What you are asked to do: Every line of the material needs an exact copy, apart from the images.

Record excerpts:
——————
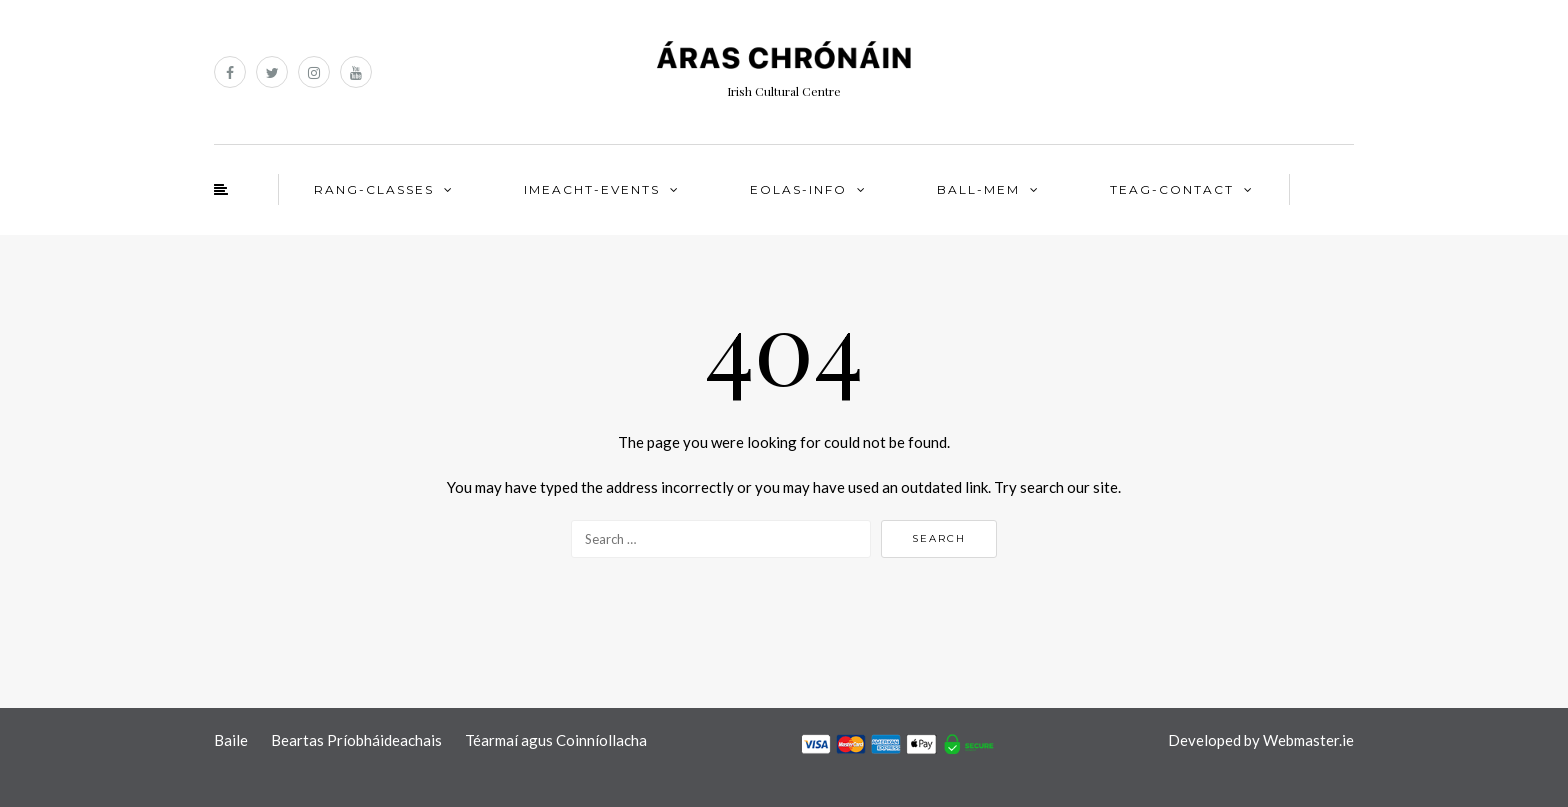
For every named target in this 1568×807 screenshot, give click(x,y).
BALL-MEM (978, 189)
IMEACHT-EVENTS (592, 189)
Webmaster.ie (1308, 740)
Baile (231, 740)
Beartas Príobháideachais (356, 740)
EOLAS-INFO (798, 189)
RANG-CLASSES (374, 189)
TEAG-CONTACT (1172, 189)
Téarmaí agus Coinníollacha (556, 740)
——————
Answer to the problem:
For every named target in this 1568×807 screenshot, give click(x,y).
BALL-MEM (978, 189)
IMEACHT-EVENTS (592, 189)
Webmaster.ie (1308, 740)
Baile (231, 740)
Beartas Príobháideachais (356, 740)
EOLAS-INFO (798, 189)
RANG-CLASSES (374, 189)
TEAG-CONTACT (1172, 189)
Téarmaí agus Coinníollacha (556, 740)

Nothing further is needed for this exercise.